The Hohner Multimonica (introduced in 1940) featured a combination of a fan-blown reed organ and a monophonic sawtooth wave analog synthesizer. Produced by the German Hohner GmbH in the 1940s and 1950s, it preceded even the more famous Selmer Clavioline. Its circuitry was designed by the German engineer Harald Bode.

There have been at least two series of Multimonica, with different control panel layout and schematics. The earlier models are now rare, since their production was halted by the outbreak of World War II, and many units may have been lost in the war. Multimonica II was released by the end of the ’40s.

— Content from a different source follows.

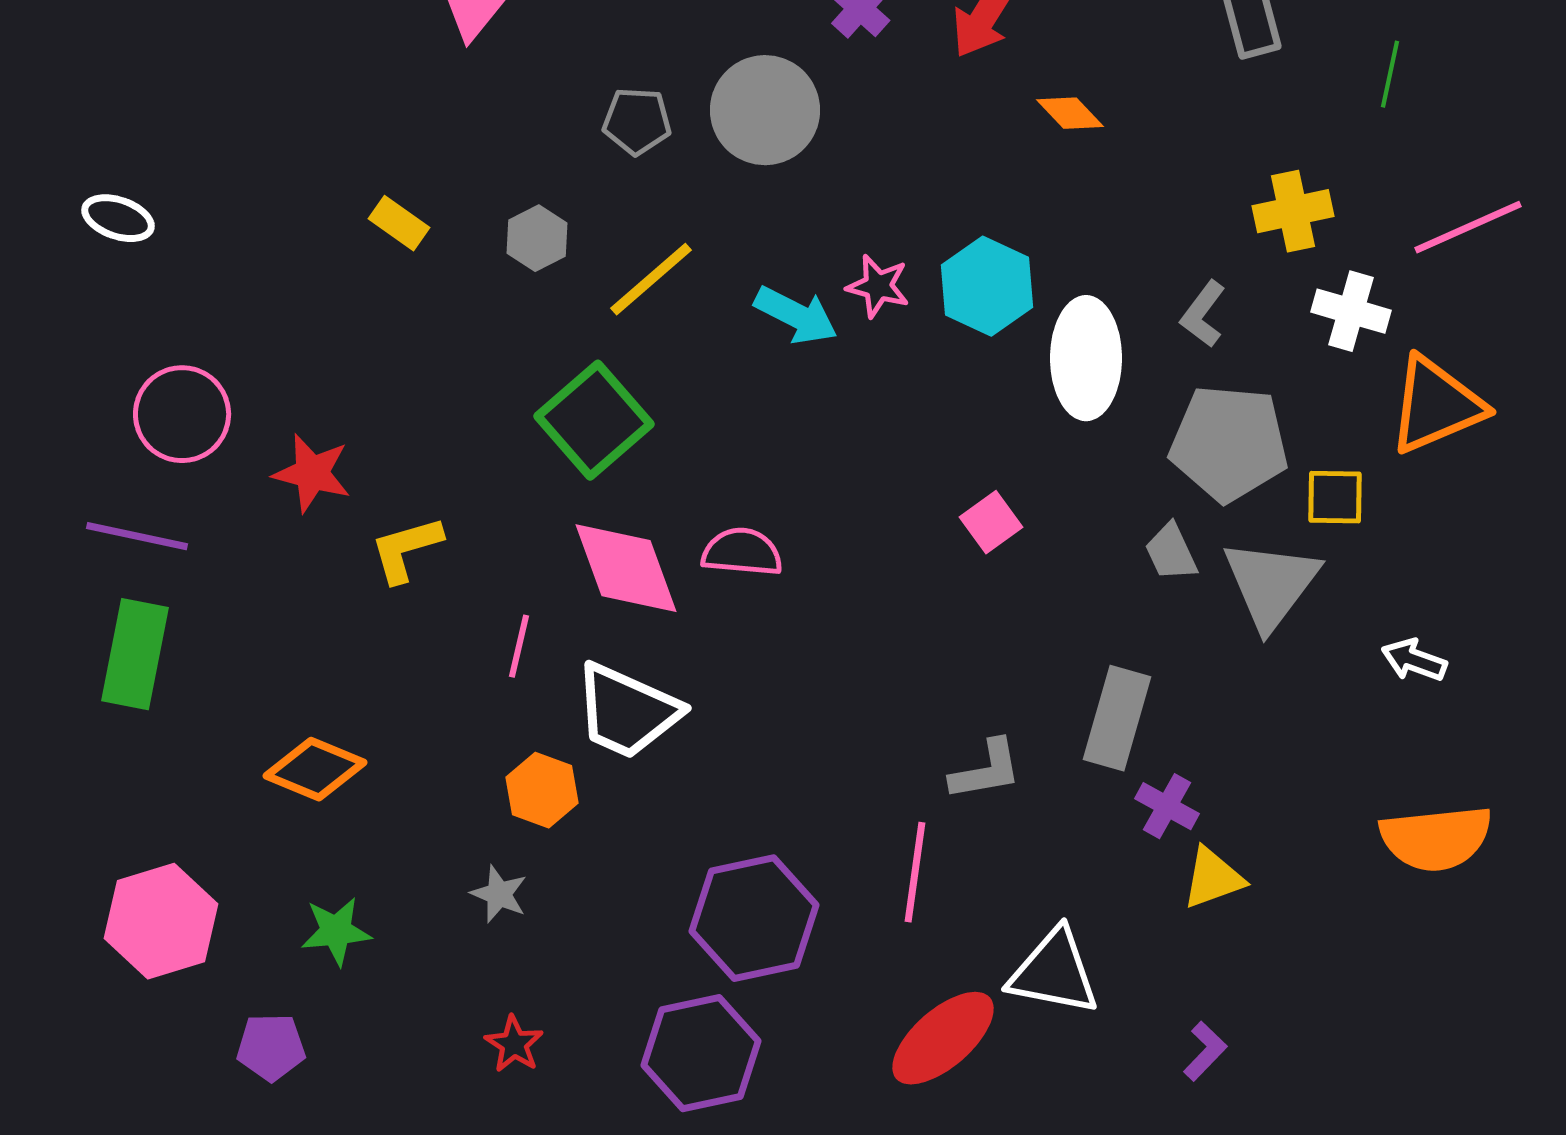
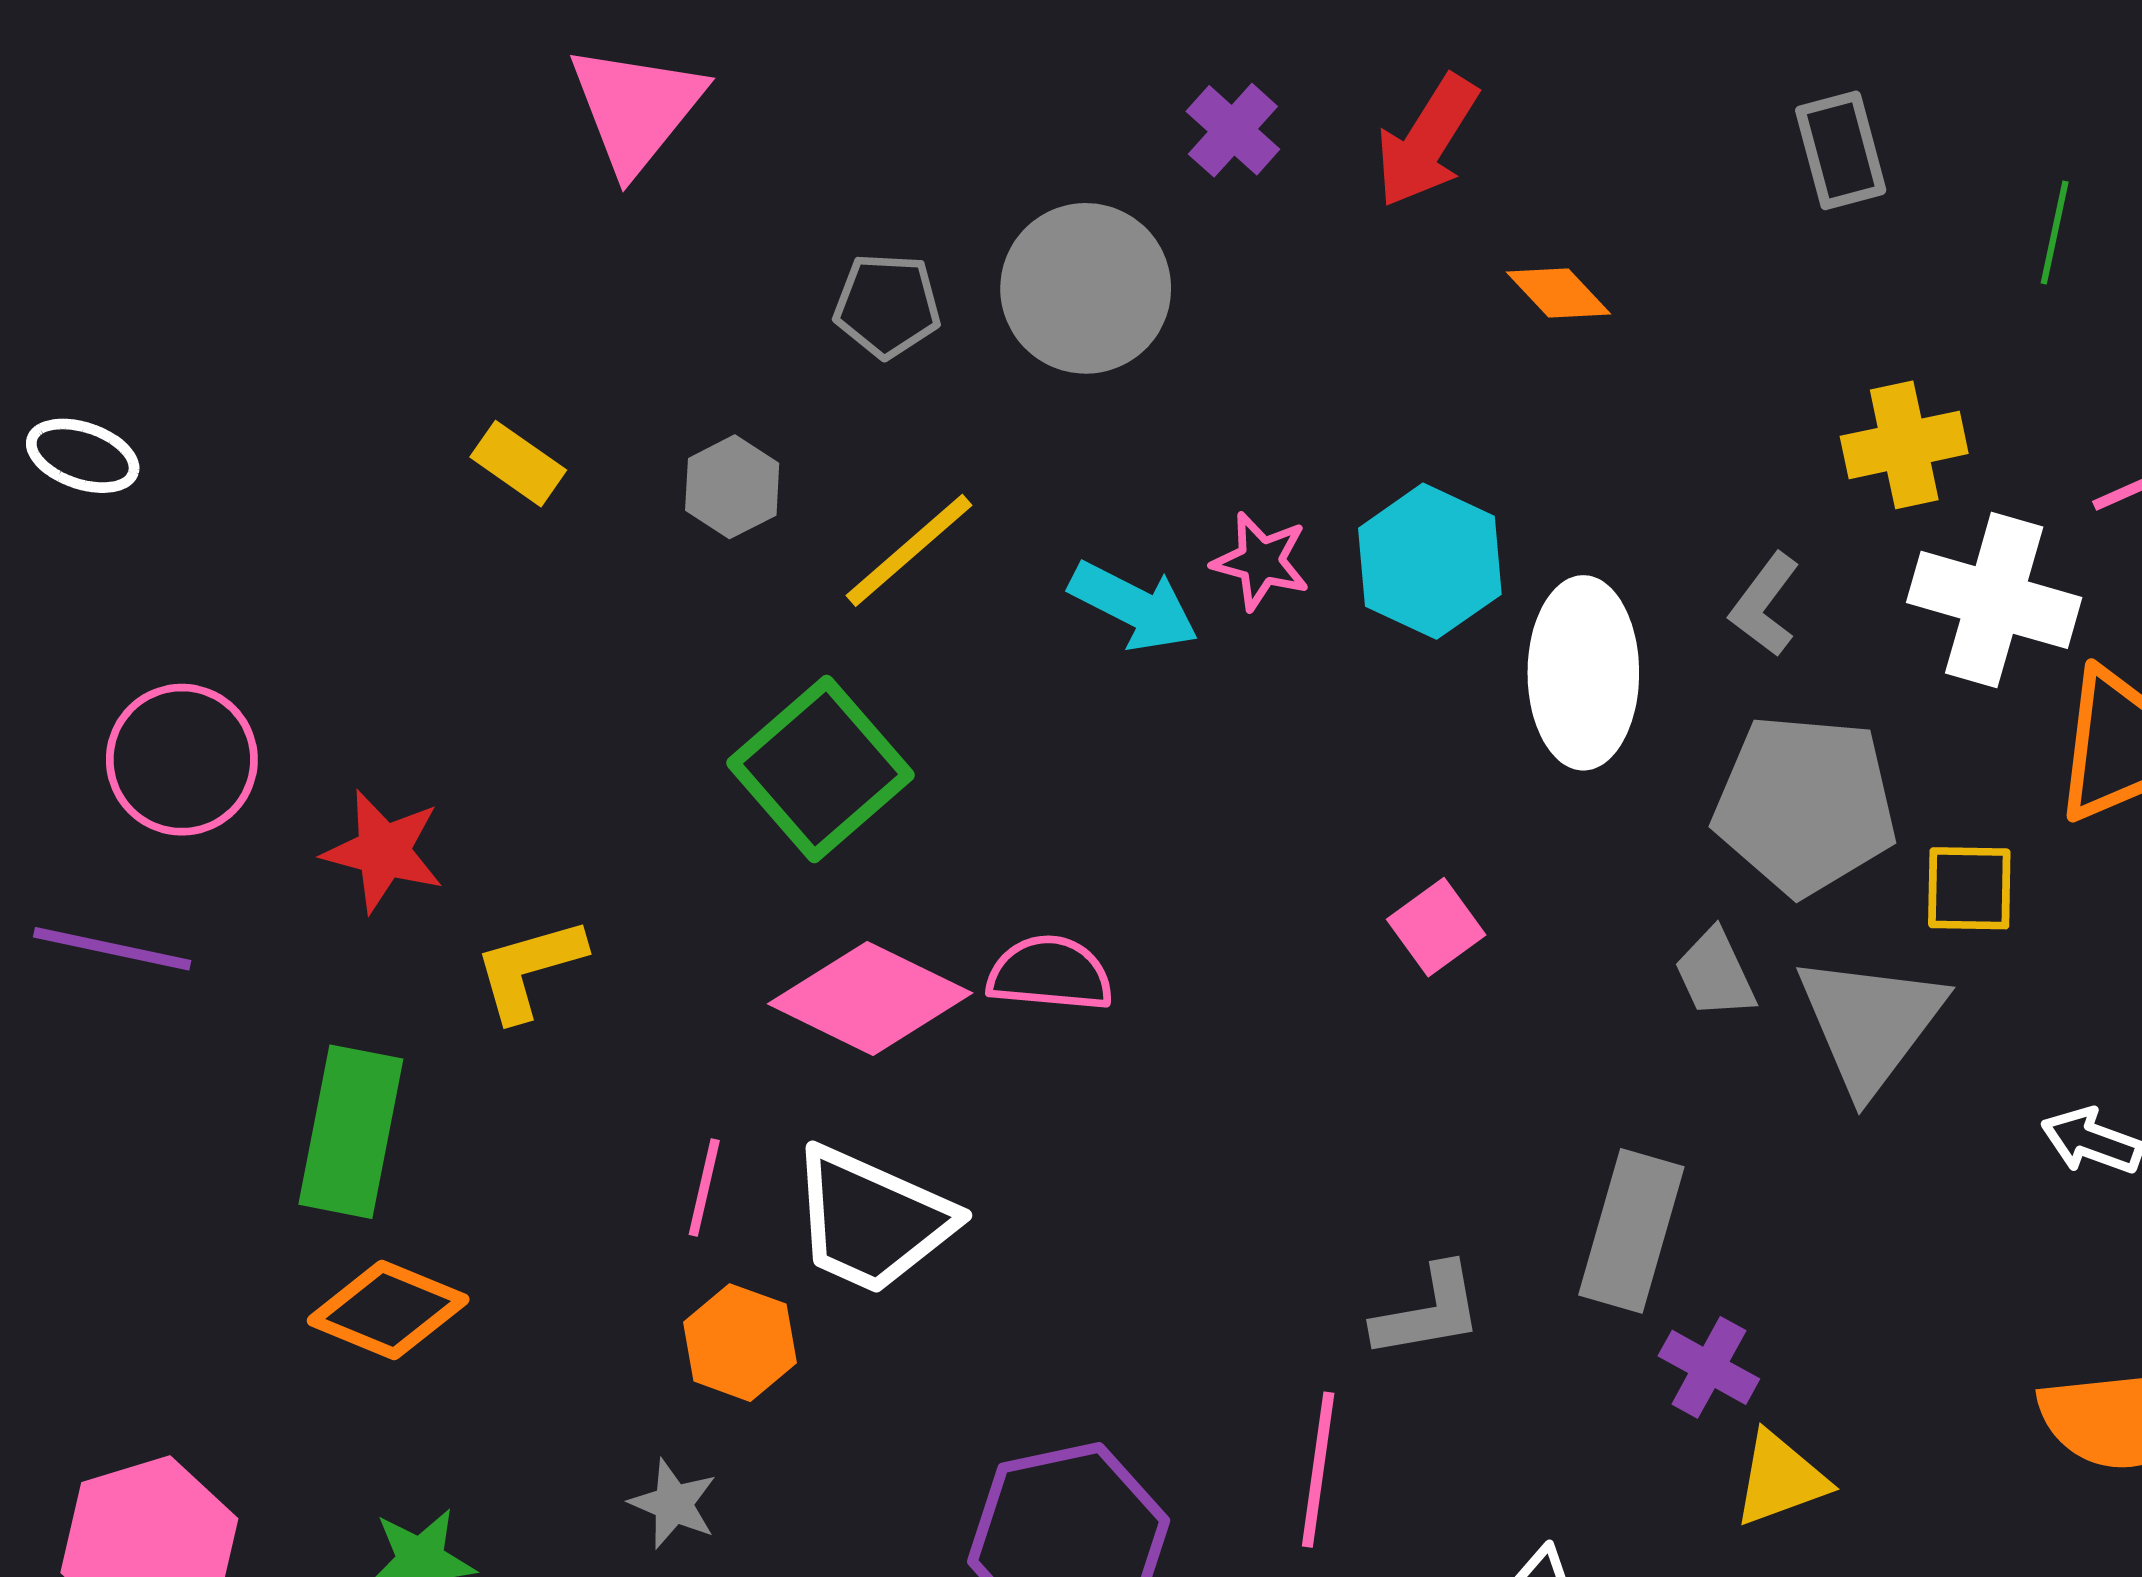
white cross: (1351, 311) -> (1994, 600), size x1.4
pink diamond: (626, 568) -> (870, 998), turned -44
pink line: (519, 646) -> (704, 1188), moved
green rectangle: (135, 654) -> (351, 1132), moved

The front panel controls of the Multimonica I from left to right are: gain knob for the microphone input; power switch and overall volume knob; synthesizer/amplifier selector; power switch for the blower fan; tuning knob; four selector switches for different harmonics filtering of the synthesizer sound; four selectors for the different loudspeakers; vibrato switch.

The Multimonica II featured no microphone input, and only one loudspeaker, but provided more types of harmonics filtering, and the electromechanic vibrato was changed to a tube based and more sophisticated design. The front panel controls of the Multimonica II from left to right are: power switch and overall volume knob; six selector switches for different preset sounds of the synthesizer; tuning knob; two selector switches for different harmonics filtering; three switches for the vibrato speed and amplitude; power switch for the blower fan.

The circuit is based on Philips 13204 X, Philips EL41, Telefunken EF41 tubes for Multimonica I, and EL41; ECC40; EF40 tubes for the second series.

A photo of a third model can be found on the World Wide Web, looking like a simplified version of Multimonica I (without microphone input).